=== Records shown ===
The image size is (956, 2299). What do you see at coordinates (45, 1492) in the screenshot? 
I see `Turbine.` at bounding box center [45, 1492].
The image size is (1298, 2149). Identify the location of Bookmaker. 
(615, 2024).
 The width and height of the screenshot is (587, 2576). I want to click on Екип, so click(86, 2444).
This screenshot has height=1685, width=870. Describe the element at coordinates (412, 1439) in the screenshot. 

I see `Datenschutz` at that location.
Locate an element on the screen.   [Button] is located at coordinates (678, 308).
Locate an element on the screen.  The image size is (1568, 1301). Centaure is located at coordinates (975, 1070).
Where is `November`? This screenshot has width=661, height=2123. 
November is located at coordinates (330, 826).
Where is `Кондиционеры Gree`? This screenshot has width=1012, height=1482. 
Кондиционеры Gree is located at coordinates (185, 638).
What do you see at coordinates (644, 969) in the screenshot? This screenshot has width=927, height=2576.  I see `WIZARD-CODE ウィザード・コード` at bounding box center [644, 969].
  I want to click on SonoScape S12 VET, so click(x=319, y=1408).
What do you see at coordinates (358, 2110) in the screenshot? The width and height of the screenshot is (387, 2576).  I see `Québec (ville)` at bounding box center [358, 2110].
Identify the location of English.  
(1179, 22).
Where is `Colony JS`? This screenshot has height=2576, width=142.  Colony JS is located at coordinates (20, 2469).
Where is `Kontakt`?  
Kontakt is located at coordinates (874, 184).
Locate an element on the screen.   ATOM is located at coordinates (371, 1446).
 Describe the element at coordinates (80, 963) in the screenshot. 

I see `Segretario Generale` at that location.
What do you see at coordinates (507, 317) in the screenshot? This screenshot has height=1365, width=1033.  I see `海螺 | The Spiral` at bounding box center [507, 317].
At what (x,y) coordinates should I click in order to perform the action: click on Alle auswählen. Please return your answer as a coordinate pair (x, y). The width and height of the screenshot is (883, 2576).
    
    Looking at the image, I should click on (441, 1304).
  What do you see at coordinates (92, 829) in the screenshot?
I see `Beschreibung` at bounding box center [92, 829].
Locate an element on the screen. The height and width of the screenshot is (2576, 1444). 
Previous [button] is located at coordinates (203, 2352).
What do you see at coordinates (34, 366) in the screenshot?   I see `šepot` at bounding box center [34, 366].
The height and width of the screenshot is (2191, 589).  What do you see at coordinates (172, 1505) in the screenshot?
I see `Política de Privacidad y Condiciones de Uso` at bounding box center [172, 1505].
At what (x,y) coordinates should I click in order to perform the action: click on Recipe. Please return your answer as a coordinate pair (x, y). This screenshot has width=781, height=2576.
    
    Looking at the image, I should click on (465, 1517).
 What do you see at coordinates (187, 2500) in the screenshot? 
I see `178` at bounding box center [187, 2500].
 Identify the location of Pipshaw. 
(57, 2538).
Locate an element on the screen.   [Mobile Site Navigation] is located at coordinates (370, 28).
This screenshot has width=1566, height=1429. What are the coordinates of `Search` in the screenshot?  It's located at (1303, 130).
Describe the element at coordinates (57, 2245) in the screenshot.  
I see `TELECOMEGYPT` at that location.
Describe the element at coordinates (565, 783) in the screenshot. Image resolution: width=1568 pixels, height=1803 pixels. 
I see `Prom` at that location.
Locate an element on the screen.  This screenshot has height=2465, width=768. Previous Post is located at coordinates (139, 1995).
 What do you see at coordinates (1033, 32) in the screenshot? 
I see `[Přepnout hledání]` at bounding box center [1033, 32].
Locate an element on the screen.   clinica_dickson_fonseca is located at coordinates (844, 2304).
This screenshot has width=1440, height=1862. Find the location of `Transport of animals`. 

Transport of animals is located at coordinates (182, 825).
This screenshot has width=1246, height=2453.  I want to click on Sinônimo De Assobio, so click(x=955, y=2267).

=== Task brief ===
Copy every entry exactly as it is given.

=== Task output ===
The image size is (956, 2299). What do you see at coordinates (45, 1492) in the screenshot? 
I see `Turbine.` at bounding box center [45, 1492].
The image size is (1298, 2149). Identify the location of Bookmaker. 
(615, 2024).
 The width and height of the screenshot is (587, 2576). I want to click on Екип, so click(86, 2444).
This screenshot has height=1685, width=870. Describe the element at coordinates (412, 1439) in the screenshot. 

I see `Datenschutz` at that location.
Locate an element on the screen.   [Button] is located at coordinates (678, 308).
Locate an element on the screen.  The image size is (1568, 1301). Centaure is located at coordinates (975, 1070).
Where is `November`? This screenshot has width=661, height=2123. 
November is located at coordinates (330, 826).
Where is `Кондиционеры Gree`? This screenshot has width=1012, height=1482. 
Кондиционеры Gree is located at coordinates (185, 638).
What do you see at coordinates (644, 969) in the screenshot? This screenshot has width=927, height=2576.  I see `WIZARD-CODE ウィザード・コード` at bounding box center [644, 969].
  I want to click on SonoScape S12 VET, so click(x=319, y=1408).
What do you see at coordinates (358, 2110) in the screenshot? The width and height of the screenshot is (387, 2576).  I see `Québec (ville)` at bounding box center [358, 2110].
Identify the location of English.  
(1179, 22).
Where is `Colony JS`? This screenshot has height=2576, width=142.  Colony JS is located at coordinates (20, 2469).
Where is `Kontakt`?  
Kontakt is located at coordinates (874, 184).
Locate an element on the screen.   ATOM is located at coordinates (371, 1446).
 Describe the element at coordinates (80, 963) in the screenshot. 

I see `Segretario Generale` at that location.
What do you see at coordinates (507, 317) in the screenshot? This screenshot has height=1365, width=1033.  I see `海螺 | The Spiral` at bounding box center [507, 317].
At what (x,y) coordinates should I click in order to perform the action: click on Alle auswählen. Please return your answer as a coordinate pair (x, y). The width and height of the screenshot is (883, 2576).
    
    Looking at the image, I should click on (441, 1304).
  What do you see at coordinates (92, 829) in the screenshot?
I see `Beschreibung` at bounding box center [92, 829].
Locate an element on the screen. The height and width of the screenshot is (2576, 1444). 
Previous [button] is located at coordinates (203, 2352).
What do you see at coordinates (34, 366) in the screenshot?   I see `šepot` at bounding box center [34, 366].
The height and width of the screenshot is (2191, 589).  What do you see at coordinates (172, 1505) in the screenshot?
I see `Política de Privacidad y Condiciones de Uso` at bounding box center [172, 1505].
At what (x,y) coordinates should I click in order to perform the action: click on Recipe. Please return your answer as a coordinate pair (x, y). This screenshot has width=781, height=2576.
    
    Looking at the image, I should click on (465, 1517).
 What do you see at coordinates (187, 2500) in the screenshot? 
I see `178` at bounding box center [187, 2500].
 Identify the location of Pipshaw. 
(57, 2538).
Locate an element on the screen.   [Mobile Site Navigation] is located at coordinates (370, 28).
This screenshot has width=1566, height=1429. What are the coordinates of `Search` in the screenshot?  It's located at (1303, 130).
Describe the element at coordinates (57, 2245) in the screenshot.  
I see `TELECOMEGYPT` at that location.
Describe the element at coordinates (565, 783) in the screenshot. Image resolution: width=1568 pixels, height=1803 pixels. 
I see `Prom` at that location.
Locate an element on the screen.  This screenshot has height=2465, width=768. Previous Post is located at coordinates (139, 1995).
 What do you see at coordinates (1033, 32) in the screenshot? 
I see `[Přepnout hledání]` at bounding box center [1033, 32].
Locate an element on the screen.   clinica_dickson_fonseca is located at coordinates (844, 2304).
This screenshot has width=1440, height=1862. Find the location of `Transport of animals`. 

Transport of animals is located at coordinates (182, 825).
This screenshot has width=1246, height=2453.  I want to click on Sinônimo De Assobio, so click(x=955, y=2267).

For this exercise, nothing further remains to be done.